Cook the garbanzo beans until tender with the leek, one garlic clove, a bay leaf, salt and enough water or broth to end up with an inch or so after cooking. Discard the bay leaf, run the leek and garlic through a food mill (or a blender with some cooking liquid), dump that back into the beans and set the pot aside. Chop the onion and the other garlic clove, brown in oil with salt in another pot, and add the peeled, chopped tomato. Add cumin, ginger and curry powder, a few tablespoons of yogurt, lotsa chopped cilantro and a few drops of Tabasco. Mix well before adding the garbanzo beans with their liquid and the cauliflower in florets. Mix again and cook for another 15 minutes, until the cauliflower is tender. Serve over rice.

I remember Dannon sold fruit-on-the-bottom yogurt, in those little eight-ounce tubs.

In the 1970s? I remember it being mixed into the yogurt.

Dannon’s website says that they have been selling it since 1947.

On the bottom or mixed in? C’mon, you’re not making this easy.

Fruit on the bottom.

Well, I guess I mis-remembered that one, or maybe the nearby supermarket didn’t carry that variety at the time.

The biggest change I see is the huge variety of yogurt and yogurt related products now.

Personally I am lactose sensitive so it’s kefir and Greek mostly. Skyrr is good but costs more for nothing significantly better to my taste.

The flavored products have crazy amounts of added sugar for my preferences. And all sorts of other crap. I like plain minimal extra added and tangy. No preference on fat percent.

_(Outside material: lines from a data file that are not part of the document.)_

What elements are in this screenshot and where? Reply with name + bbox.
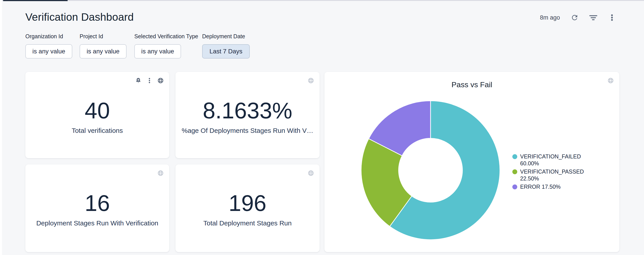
filter-value-selected-verification-type[interactable]: is any value: [134, 44, 181, 59]
page-title: Verification Dashboard: [25, 11, 134, 24]
header-controls: 8m ago: [540, 13, 616, 22]
filter-selected-verification-type: Selected Verification Type is any value: [134, 33, 198, 59]
tile-icons: [607, 77, 614, 84]
left-edge-strip: [0, 0, 2, 255]
tile-label: Total verifications: [25, 126, 169, 135]
filter-deployment-date: Deployment Date Last 7 Days: [202, 33, 250, 59]
legend-dot: [512, 154, 517, 159]
globe-icon[interactable]: [157, 170, 164, 176]
legend-label: ERROR 17.50%: [520, 183, 582, 190]
legend-dot: [512, 184, 517, 189]
filter-label: Project Id: [80, 33, 126, 40]
tile-icons: [135, 77, 164, 84]
chart-title: Pass vs Fail: [324, 80, 619, 89]
legend-label: VERIFICATION_PASSED 22.50%: [520, 168, 582, 182]
filter-value-project-id[interactable]: is any value: [80, 44, 126, 59]
tile-icons: [157, 170, 164, 176]
refresh-icon[interactable]: [570, 14, 578, 22]
legend-item-ERROR[interactable]: ERROR 17.50%: [512, 183, 582, 190]
tile-value: 8.1633%: [176, 98, 320, 123]
filter-label: Organization Id: [25, 33, 72, 40]
filter-label: Selected Verification Type: [134, 33, 198, 40]
tile-stages-with-verification: 16 Deployment Stages Run With Verificati…: [25, 164, 169, 252]
globe-icon[interactable]: [607, 77, 614, 84]
chart-legend: VERIFICATION_FAILED 60.00% VERIFICATION_…: [512, 153, 582, 192]
tile-value: 40: [25, 98, 169, 123]
tile-icons: [308, 77, 314, 84]
tile-total-deployment-stages: 196 Total Deployment Stages Run: [176, 164, 320, 252]
tile-label: Deployment Stages Run With Verification: [25, 219, 169, 228]
globe-icon[interactable]: [308, 77, 314, 84]
tile-label: Total Deployment Stages Run: [176, 219, 320, 228]
legend-dot: [512, 169, 517, 174]
filter-project-id: Project Id is any value: [80, 33, 126, 59]
tile-value: 16: [25, 191, 169, 216]
filter-label: Deployment Date: [202, 33, 250, 40]
tile-label: %age Of Deployments Stages Run With V…: [176, 126, 320, 135]
tile-icons: [308, 170, 314, 176]
donut-chart: [361, 100, 500, 240]
top-border-line: [0, 0, 644, 1]
filter-value-deployment-date[interactable]: Last 7 Days: [202, 44, 250, 59]
legend-label: VERIFICATION_FAILED 60.00%: [520, 153, 582, 167]
tile-total-verifications: 40 Total verifications: [25, 72, 169, 158]
tile-percent-deployment-stages: 8.1633% %age Of Deployments Stages Run W…: [176, 72, 320, 158]
filter-value-organization-id[interactable]: is any value: [25, 44, 72, 59]
globe-icon[interactable]: [157, 77, 164, 84]
kebab-menu-icon[interactable]: [146, 77, 153, 84]
globe-icon[interactable]: [308, 170, 314, 176]
legend-item-VERIFICATION_FAILED[interactable]: VERIFICATION_FAILED 60.00%: [512, 153, 582, 167]
tile-value: 196: [176, 191, 320, 216]
filter-icon[interactable]: [589, 14, 597, 22]
last-refresh-label: 8m ago: [540, 14, 560, 21]
legend-item-VERIFICATION_PASSED[interactable]: VERIFICATION_PASSED 22.50%: [512, 168, 582, 182]
pass-vs-fail-panel: Pass vs Fail VERIFICATION_FAILED 60.00% …: [324, 72, 619, 252]
add-alert-icon[interactable]: [135, 77, 142, 84]
top-border-dark-segment: [3, 0, 68, 1]
filter-organization-id: Organization Id is any value: [25, 33, 72, 59]
kebab-menu-icon[interactable]: [608, 14, 616, 22]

My wife like Brown Cow whole milk single serving containers to take on the run. She can handle the lactose.

Has the amount of added sugar in flavored products increased over the years?

When I was a little kid in the early 1960s, the only yogurt available at Chicago area grocery stores–or at least Jewel and National, where Mom shopped–was Dr. Gaymont. It came in plain and strawberry. The strawberry had fruit already mixed in and was slightly thinner than the custard style popular today.

There really was a Dr. Gaymont, too. According to Wiki, he was a Hungarian immigrant who had a PhD in bacteriology and

In addition to his introduction of yogurt to American markets, Gaymont has been credited with inventing frozen yogurt, whipped cream cheese, and low-fat sour cream, and pioneered the marketing of yogurt in single-serving containers,[3] and of yogurt mixed with fruit.[2][1] Gaymont “revolutionized the dairy business by introducing bacteriological health-control methods”.[2]

Was Dr. Gaymont available nationally, or only in Chicago?

Dannon’s big thing was fruit on the bottom.